_Work item_
Copy each line below in which the string "Номер" occurs.

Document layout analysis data
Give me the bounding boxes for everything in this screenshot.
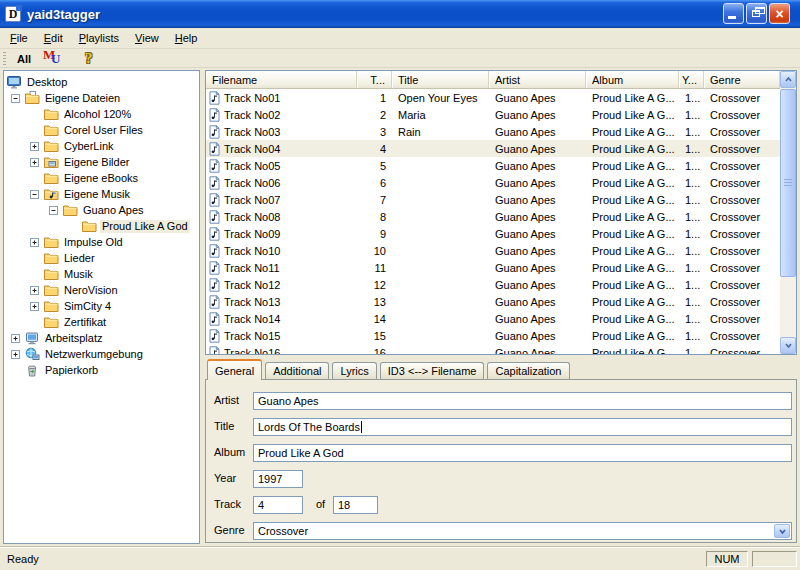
tree-item-label[interactable]: Proud Like A God <box>100 220 190 233</box>
tree-item-eigene-bilder[interactable]: Eigene Bilder <box>4 154 199 170</box>
tree-item-label[interactable]: Corel User Files <box>62 124 145 137</box>
tree-expand-minus-icon[interactable] <box>30 190 43 199</box>
mu-logo-icon[interactable]: M U <box>43 50 65 67</box>
tree-item-label[interactable]: Eigene eBooks <box>62 172 140 185</box>
tree-item-label[interactable]: Alcohol 120% <box>62 108 133 121</box>
table-row[interactable]: Track No022MariaGuano ApesProud Like A G… <box>206 106 780 123</box>
tab-id3-filename[interactable]: ID3 <--> Filename <box>380 362 485 379</box>
tree-item-label[interactable]: Lieder <box>62 252 97 265</box>
tree-item-label[interactable]: NeroVision <box>62 284 120 297</box>
tree-expand-minus-icon[interactable] <box>49 206 62 215</box>
tree-item-label[interactable]: Guano Apes <box>81 204 146 217</box>
genre-dropdown-button[interactable] <box>774 524 790 538</box>
year-field[interactable]: 1997 <box>253 470 303 488</box>
tree-item-proud-like-a-god[interactable]: Proud Like A God <box>4 218 199 234</box>
tree-item-alcohol-120-[interactable]: Alcohol 120% <box>4 106 199 122</box>
table-row[interactable]: Track No1111Guano ApesProud Like A G...1… <box>206 259 780 276</box>
column-header-album[interactable]: Album <box>586 71 679 88</box>
artist-field[interactable]: Guano Apes <box>253 392 792 410</box>
menu-help[interactable]: Help <box>167 29 206 47</box>
track-total-field[interactable]: 18 <box>333 496 378 514</box>
table-row[interactable]: Track No1414Guano ApesProud Like A G...1… <box>206 310 780 327</box>
tree-item-label[interactable]: SimCity 4 <box>62 300 113 313</box>
tab-lyrics[interactable]: Lyrics <box>332 362 376 379</box>
track-number-field[interactable]: 4 <box>253 496 303 514</box>
tab-additional[interactable]: Additional <box>265 362 329 379</box>
album-field[interactable]: Proud Like A God <box>253 444 792 462</box>
tree-item-papierkorb[interactable]: Papierkorb <box>4 362 199 378</box>
tree-item-label[interactable]: Eigene Bilder <box>62 156 131 169</box>
tree-expand-plus-icon[interactable] <box>30 302 43 311</box>
select-all-button[interactable]: All <box>17 53 31 65</box>
tree-item-label[interactable]: Arbeitsplatz <box>43 332 104 345</box>
tree-item-eigene-dateien[interactable]: Eigene Dateien <box>4 90 199 106</box>
menu-file[interactable]: File <box>2 29 36 47</box>
tree-item-musik[interactable]: Musik <box>4 266 199 282</box>
tree-item-label[interactable]: Zertifikat <box>62 316 108 329</box>
tree-item-cyberlink[interactable]: CyberLink <box>4 138 199 154</box>
scrollbar-thumb[interactable] <box>780 89 796 277</box>
tab-capitalization[interactable]: Capitalization <box>487 362 569 379</box>
tree-item-label[interactable]: Eigene Musik <box>62 188 132 201</box>
minimize-button[interactable] <box>723 3 744 24</box>
menu-view[interactable]: View <box>127 29 167 47</box>
tree-item-desktop[interactable]: Desktop <box>4 74 199 90</box>
table-row[interactable]: Track No088Guano ApesProud Like A G...1.… <box>206 208 780 225</box>
table-row[interactable]: Track No1212Guano ApesProud Like A G...1… <box>206 276 780 293</box>
table-row[interactable]: Track No099Guano ApesProud Like A G...1.… <box>206 225 780 242</box>
table-row[interactable]: Track No1010Guano ApesProud Like A G...1… <box>206 242 780 259</box>
tree-item-netzwerkumgebung[interactable]: Netzwerkumgebung <box>4 346 199 362</box>
table-row[interactable]: Track No033RainGuano ApesProud Like A G.… <box>206 123 780 140</box>
close-button[interactable]: × <box>769 3 790 24</box>
table-row[interactable]: Track No055Guano ApesProud Like A G...1.… <box>206 157 780 174</box>
toolbar-grip[interactable] <box>3 52 6 65</box>
tree-item-simcity-4[interactable]: SimCity 4 <box>4 298 199 314</box>
table-row[interactable]: Track No011Open Your EyesGuano ApesProud… <box>206 89 780 106</box>
genre-combobox[interactable]: Crossover <box>253 522 792 540</box>
table-row[interactable]: Track No044Guano ApesProud Like A G...1.… <box>206 140 780 157</box>
tree-expand-plus-icon[interactable] <box>30 142 43 151</box>
help-icon[interactable]: ? <box>85 50 93 67</box>
table-row[interactable]: Track No1616Guano ApesProud Like A G...1… <box>206 344 780 354</box>
tree-expand-plus-icon[interactable] <box>11 350 24 359</box>
tree-item-label[interactable]: Impulse Old <box>62 236 125 249</box>
tree-item-eigene-musik[interactable]: Eigene Musik <box>4 186 199 202</box>
tree-expand-minus-icon[interactable] <box>11 94 24 103</box>
column-header-artist[interactable]: Artist <box>489 71 586 88</box>
tree-expand-plus-icon[interactable] <box>30 158 43 167</box>
column-header-t[interactable]: T... <box>357 71 392 88</box>
tree-item-lieder[interactable]: Lieder <box>4 250 199 266</box>
tree-item-eigene-ebooks[interactable]: Eigene eBooks <box>4 170 199 186</box>
column-header-filename[interactable]: Filename <box>206 71 357 88</box>
scroll-up-button[interactable] <box>780 71 796 88</box>
column-header-title[interactable]: Title <box>392 71 489 88</box>
table-row[interactable]: Track No1515Guano ApesProud Like A G...1… <box>206 327 780 344</box>
tree-item-guano-apes[interactable]: Guano Apes <box>4 202 199 218</box>
tree-item-corel-user-files[interactable]: Corel User Files <box>4 122 199 138</box>
restore-button[interactable] <box>746 3 767 24</box>
tree-item-label[interactable]: CyberLink <box>62 140 116 153</box>
table-row[interactable]: Track No1313Guano ApesProud Like A G...1… <box>206 293 780 310</box>
tree-item-label[interactable]: Eigene Dateien <box>43 92 122 105</box>
tab-general[interactable]: General <box>207 359 262 380</box>
tree-item-label[interactable]: Desktop <box>25 76 69 89</box>
tree-item-label[interactable]: Musik <box>62 268 95 281</box>
tree-expand-plus-icon[interactable] <box>30 238 43 247</box>
scroll-down-button[interactable] <box>780 337 796 354</box>
table-row[interactable]: Track No066Guano ApesProud Like A G...1.… <box>206 174 780 191</box>
tree-item-arbeitsplatz[interactable]: Arbeitsplatz <box>4 330 199 346</box>
tree-item-zertifikat[interactable]: Zertifikat <box>4 314 199 330</box>
table-row[interactable]: Track No077Guano ApesProud Like A G...1.… <box>206 191 780 208</box>
tree-item-impulse-old[interactable]: Impulse Old <box>4 234 199 250</box>
column-header-genre[interactable]: Genre <box>704 71 780 88</box>
menu-playlists[interactable]: Playlists <box>71 29 127 47</box>
menu-edit[interactable]: Edit <box>36 29 71 47</box>
vertical-scrollbar[interactable] <box>780 71 796 354</box>
column-header-y[interactable]: Y... <box>679 71 704 88</box>
title-field[interactable]: Lords Of The Boards <box>253 418 792 436</box>
tree-item-label[interactable]: Papierkorb <box>43 364 100 377</box>
tree-expand-plus-icon[interactable] <box>11 334 24 343</box>
tree-item-label[interactable]: Netzwerkumgebung <box>43 348 145 361</box>
tree-expand-plus-icon[interactable] <box>30 286 43 295</box>
tree-item-nerovision[interactable]: NeroVision <box>4 282 199 298</box>
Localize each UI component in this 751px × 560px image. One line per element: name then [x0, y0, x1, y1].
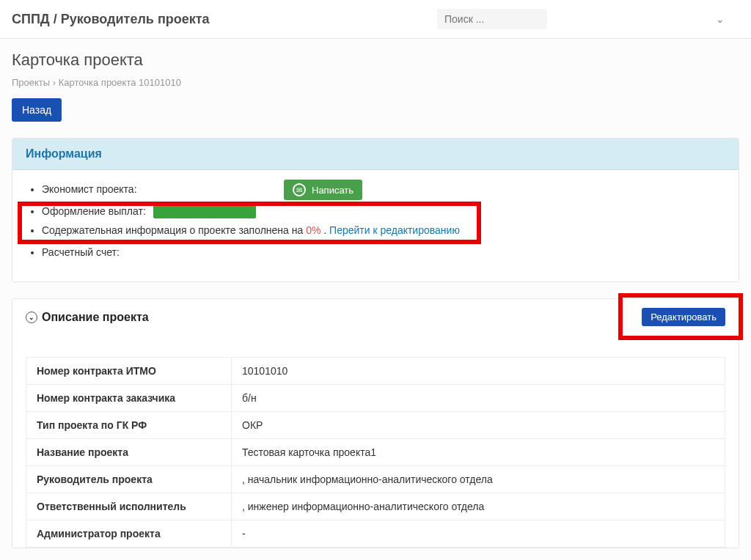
message-icon: ✉: [293, 183, 306, 196]
write-button-label: Написать: [312, 185, 353, 196]
row-value: б/н: [232, 385, 725, 412]
breadcrumb-root[interactable]: Проекты: [12, 77, 50, 88]
info-panel: Информация ✉ Написать Экономист проекта:…: [12, 138, 739, 282]
breadcrumb-current: Карточка проекта 10101010: [59, 77, 181, 88]
row-value: ОКР: [232, 412, 725, 439]
row-key: Название проекта: [26, 439, 232, 466]
row-value: , начальник информационно-аналитического…: [232, 466, 725, 493]
description-title-wrap[interactable]: ⌄ Описание проекта: [26, 311, 149, 324]
row-key: Тип проекта по ГК РФ: [26, 412, 232, 439]
details-tbody: Номер контракта ИТМО10101010Номер контра…: [26, 358, 725, 548]
row-value: Тестовая карточка проекта1: [232, 439, 725, 466]
info-item-content: Содержательная информация о проекте запо…: [42, 224, 722, 236]
description-head: ⌄ Описание проекта Редактировать: [12, 299, 739, 335]
topbar: СППД / Руководитель проекта ⌄: [0, 0, 751, 39]
info-item-account: Расчетный счет:: [42, 246, 722, 258]
table-row: Тип проекта по ГК РФОКР: [26, 412, 725, 439]
info-panel-title: Информация: [12, 139, 739, 170]
details-table: Номер контракта ИТМО10101010Номер контра…: [26, 357, 725, 548]
row-value: , инженер информационно-аналитического о…: [232, 493, 725, 520]
breadcrumb: Проекты › Карточка проекта 10101010: [12, 77, 739, 88]
table-row: Ответственный исполнитель, инженер инфор…: [26, 493, 725, 520]
goto-edit-link[interactable]: Перейти к редактированию: [329, 224, 460, 236]
page-title: Карточка проекта: [12, 51, 739, 70]
chevron-down-icon[interactable]: ⌄: [716, 13, 725, 25]
row-key: Руководитель проекта: [26, 466, 232, 493]
info-item-payments: Оформление выплат:: [42, 205, 722, 218]
description-panel: ⌄ Описание проекта Редактировать Номер к…: [12, 298, 739, 548]
chevron-down-circle-icon: ⌄: [26, 312, 37, 323]
info-list: ✉ Написать Экономист проекта: Оформление…: [29, 183, 722, 258]
edit-button[interactable]: Редактировать: [642, 308, 725, 326]
row-value: -: [232, 520, 725, 548]
row-key: Ответственный исполнитель: [26, 493, 232, 520]
info-item-economist: Экономист проекта:: [42, 183, 722, 195]
table-row: Администратор проекта-: [26, 520, 725, 548]
search-input[interactable]: [437, 9, 547, 29]
table-row: Номер контракта заказчикаб/н: [26, 385, 725, 412]
completion-percent: 0%: [306, 224, 320, 236]
row-key: Администратор проекта: [26, 520, 232, 548]
payments-badge: [153, 205, 256, 218]
table-row: Руководитель проекта, начальник информац…: [26, 466, 725, 493]
row-value: 10101010: [232, 358, 725, 385]
row-key: Номер контракта ИТМО: [26, 358, 232, 385]
breadcrumb-sep: ›: [53, 77, 56, 88]
write-button[interactable]: ✉ Написать: [284, 180, 362, 200]
table-row: Название проектаТестовая карточка проект…: [26, 439, 725, 466]
content-area: Карточка проекта Проекты › Карточка прое…: [0, 39, 751, 560]
row-key: Номер контракта заказчика: [26, 385, 232, 412]
table-row: Номер контракта ИТМО10101010: [26, 358, 725, 385]
info-panel-body: ✉ Написать Экономист проекта: Оформление…: [12, 170, 739, 281]
description-title: Описание проекта: [42, 311, 149, 324]
app-title: СППД / Руководитель проекта: [12, 12, 210, 27]
back-button[interactable]: Назад: [12, 98, 62, 122]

_Result of the task_
details-tbody: Номер контракта ИТМО10101010Номер контра…: [26, 358, 725, 548]
details-table: Номер контракта ИТМО10101010Номер контра…: [26, 357, 725, 548]
description-panel: ⌄ Описание проекта Редактировать Номер к…: [12, 298, 739, 548]
table-row: Номер контракта заказчикаб/н: [26, 385, 725, 412]
row-key: Номер контракта ИТМО: [26, 358, 232, 385]
row-key: Номер контракта заказчика: [26, 385, 232, 412]
table-row: Номер контракта ИТМО10101010: [26, 358, 725, 385]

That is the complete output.